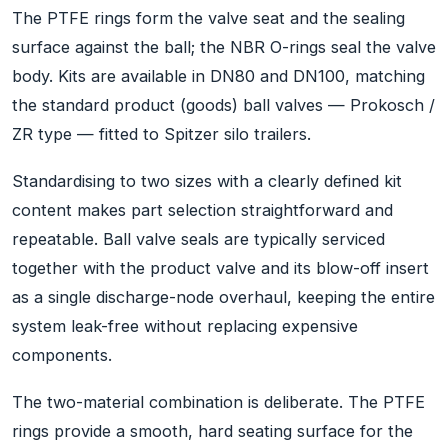
The PTFE rings form the valve seat and the sealing
surface against the ball; the NBR O-rings seal the valve
body. Kits are available in DN80 and DN100, matching
the standard product (goods) ball valves — Prokosch /
ZR type — fitted to Spitzer silo trailers.
Standardising to two sizes with a clearly defined kit
content makes part selection straightforward and
repeatable. Ball valve seals are typically serviced
together with the product valve and its blow-off insert
as a single discharge-node overhaul, keeping the entire
system leak-free without replacing expensive
components.
The two-material combination is deliberate. The PTFE
rings provide a smooth, hard seating surface for the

++++++++++

REQUIREMENT:
Every line from the one containing "system leak-free without replacing expensive" to the final line of the listing above should be set down exactly, with nothing added.

ANSWER TO THE PROBLEM:
system leak-free without replacing expensive
components.
The two-material combination is deliberate. The PTFE
rings provide a smooth, hard seating surface for the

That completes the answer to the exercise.